One issue I'm noticing, and it seems to be random, but when picking different files to test the expressions on, some will load up (download) the meta data right away. Others, nothing, even after repeated attempts. Then after awhile, it might work. If I try a different file, that has a chance of working, but certain ones just continue to fail no matter what. So I doubt I'm being blocked for some reason, but it working for some and not for others tells me that the API is working fine. So I'm baffled. Any ideas? (I've already cleared the cache.)
Re: Where do I find all the documentation?
Posted: 07 Aug 2016, 01:18
by Wolfie
Oh and here's what I have now, in case you're wondering or if anyone else is hoping to try new things...
Code: Select all
...path.to.media.../Movies/{def cleanName=n.colon(" -").validateFileName();A:{any{"_ COLLECTIONS _/".concat(any{MC:{readLines('P:/collections.txt').find{ it =~ imdbid }.after(':')}}{collection})+"/${y} - ${cleanName}"}{if (minutes <= 60 && info.runtime.toInteger() < 75) ("_ MINI MOVIES _/${cleanName} (${y})")}{"${az}/${cleanName} (${y})"}+"/${cleanName} (${y})"}} {'.CD'+pi}{'.'+minutes+'m'}{'.'+certification}{'.'+resolution}{'.'+source}{'.'+crc32}
Re: Where do I find all the documentation?
Posted: 07 Aug 2016, 10:15
by rednoah
1.
Did you mean something like this? Works fine as far as I can tell:
Code: Select all
{def x = readLines('/path/to/file').find{ it =~ imdbid }.after(':'); 'Collections/'.concat(x)}

You are the first person to ever use block labels in format expressions... I completely forgot Java/Groovy even had those:
Code: Select all
MC:{readLines('P:/collections.txt').find{ it =~ imdbid }.after(':')}
@see
http://groovy-lang.org/semantics.html#_ ... statements
3.
Do you have any logs or examples? You can make FileBot dump all the network responses to the log if you enabled it with the
Developer Options / Java System Properties so you can see what exactly the database is sending back.

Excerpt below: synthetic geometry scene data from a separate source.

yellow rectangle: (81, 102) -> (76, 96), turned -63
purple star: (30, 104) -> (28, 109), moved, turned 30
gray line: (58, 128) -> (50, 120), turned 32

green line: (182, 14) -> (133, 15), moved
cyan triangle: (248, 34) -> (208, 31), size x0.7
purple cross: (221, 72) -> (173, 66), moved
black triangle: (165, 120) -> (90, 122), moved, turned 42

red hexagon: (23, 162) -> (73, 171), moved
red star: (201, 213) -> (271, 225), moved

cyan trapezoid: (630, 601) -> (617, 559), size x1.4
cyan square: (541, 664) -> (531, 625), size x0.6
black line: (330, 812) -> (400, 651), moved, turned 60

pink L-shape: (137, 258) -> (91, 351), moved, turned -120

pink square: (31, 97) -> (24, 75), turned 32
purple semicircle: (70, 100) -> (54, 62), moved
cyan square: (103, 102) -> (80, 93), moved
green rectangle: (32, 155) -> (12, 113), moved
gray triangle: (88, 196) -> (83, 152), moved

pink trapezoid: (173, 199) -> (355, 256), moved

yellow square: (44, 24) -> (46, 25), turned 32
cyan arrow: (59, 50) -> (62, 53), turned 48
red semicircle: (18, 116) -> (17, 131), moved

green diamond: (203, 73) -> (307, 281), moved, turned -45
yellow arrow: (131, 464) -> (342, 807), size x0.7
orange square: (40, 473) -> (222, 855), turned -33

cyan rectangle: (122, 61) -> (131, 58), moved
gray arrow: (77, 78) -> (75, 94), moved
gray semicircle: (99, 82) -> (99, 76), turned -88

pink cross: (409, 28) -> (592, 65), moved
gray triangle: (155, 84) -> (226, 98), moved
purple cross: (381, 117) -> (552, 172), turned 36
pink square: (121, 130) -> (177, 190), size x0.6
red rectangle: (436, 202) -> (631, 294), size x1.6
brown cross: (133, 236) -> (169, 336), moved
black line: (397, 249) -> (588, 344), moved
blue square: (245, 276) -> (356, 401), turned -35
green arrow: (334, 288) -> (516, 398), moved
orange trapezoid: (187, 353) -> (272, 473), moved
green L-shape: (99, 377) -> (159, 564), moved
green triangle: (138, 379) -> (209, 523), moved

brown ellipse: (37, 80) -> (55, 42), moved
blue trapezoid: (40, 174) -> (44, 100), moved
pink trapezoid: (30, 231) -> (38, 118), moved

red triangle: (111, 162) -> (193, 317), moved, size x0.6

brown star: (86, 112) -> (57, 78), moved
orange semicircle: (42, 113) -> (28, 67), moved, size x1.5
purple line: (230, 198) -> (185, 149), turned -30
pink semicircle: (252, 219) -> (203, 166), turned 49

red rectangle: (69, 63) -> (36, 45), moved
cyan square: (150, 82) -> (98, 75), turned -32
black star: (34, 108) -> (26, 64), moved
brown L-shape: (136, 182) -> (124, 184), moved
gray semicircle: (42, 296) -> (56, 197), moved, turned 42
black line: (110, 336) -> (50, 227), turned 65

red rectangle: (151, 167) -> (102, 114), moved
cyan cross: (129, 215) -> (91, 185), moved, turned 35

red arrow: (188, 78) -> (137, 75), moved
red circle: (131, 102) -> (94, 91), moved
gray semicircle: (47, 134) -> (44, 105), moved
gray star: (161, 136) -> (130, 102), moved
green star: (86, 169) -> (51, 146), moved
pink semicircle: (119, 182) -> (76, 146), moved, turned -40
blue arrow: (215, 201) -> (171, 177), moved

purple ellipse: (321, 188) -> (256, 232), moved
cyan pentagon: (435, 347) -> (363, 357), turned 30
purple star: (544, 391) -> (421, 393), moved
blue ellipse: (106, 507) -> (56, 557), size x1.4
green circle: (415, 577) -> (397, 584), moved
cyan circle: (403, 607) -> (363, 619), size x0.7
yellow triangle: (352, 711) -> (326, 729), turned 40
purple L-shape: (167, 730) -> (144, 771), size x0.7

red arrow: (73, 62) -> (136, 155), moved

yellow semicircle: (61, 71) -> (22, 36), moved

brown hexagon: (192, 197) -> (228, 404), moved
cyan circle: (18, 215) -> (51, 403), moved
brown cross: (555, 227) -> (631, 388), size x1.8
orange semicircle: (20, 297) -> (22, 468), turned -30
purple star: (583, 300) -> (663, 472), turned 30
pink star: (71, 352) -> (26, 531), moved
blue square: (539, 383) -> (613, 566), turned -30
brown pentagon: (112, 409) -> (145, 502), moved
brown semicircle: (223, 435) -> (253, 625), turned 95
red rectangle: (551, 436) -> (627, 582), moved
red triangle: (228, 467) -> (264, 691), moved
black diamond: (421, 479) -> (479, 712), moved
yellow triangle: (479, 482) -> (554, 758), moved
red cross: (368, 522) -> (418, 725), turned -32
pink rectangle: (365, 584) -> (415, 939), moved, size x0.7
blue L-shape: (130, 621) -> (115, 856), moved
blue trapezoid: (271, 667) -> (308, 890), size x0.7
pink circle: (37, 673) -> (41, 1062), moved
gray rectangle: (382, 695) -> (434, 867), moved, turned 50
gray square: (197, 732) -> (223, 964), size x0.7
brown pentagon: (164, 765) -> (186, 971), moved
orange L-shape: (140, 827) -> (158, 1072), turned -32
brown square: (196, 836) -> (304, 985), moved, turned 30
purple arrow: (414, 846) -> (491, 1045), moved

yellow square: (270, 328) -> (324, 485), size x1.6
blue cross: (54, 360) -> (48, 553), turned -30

Re: Where do I find all the documentation?
Posted: 07 Aug 2016, 11:27
by Wolfie
1. When I would try it, it wouldn't take. The 'def' would be before the A: block, which could have something to do with it.
2. I was sort of forced into it. Without them, it fusses at me with an error message and tells me to use them.
3. Will have to make a log.
Re: Where do I find all the documentation?
Posted: 07 Aug 2016, 11:50
by Wolfie
Okay, enabled the options in the filebot.l4j.ini file, cleared the cache, then ran it.
Loaded it up, it showed the check for the latest version. Went to 'edit format' and it showed the response (from omdb?) for the file it had marked as the guinea pig. When I clicked the button to choose a new file, a lot of scrolling happened, but with information on the same file. When I pick a file that failed previously, nothing happens. When I pick another file (all while remaining in the "movie bindings" dialog box), data would scroll. So, seems as though certain files just aren't getting a response (or aren't sending requests).
It works just fine when trying to do matches for renaming, which is where it truly counts. It's just the 'bindings' area that it's being weird.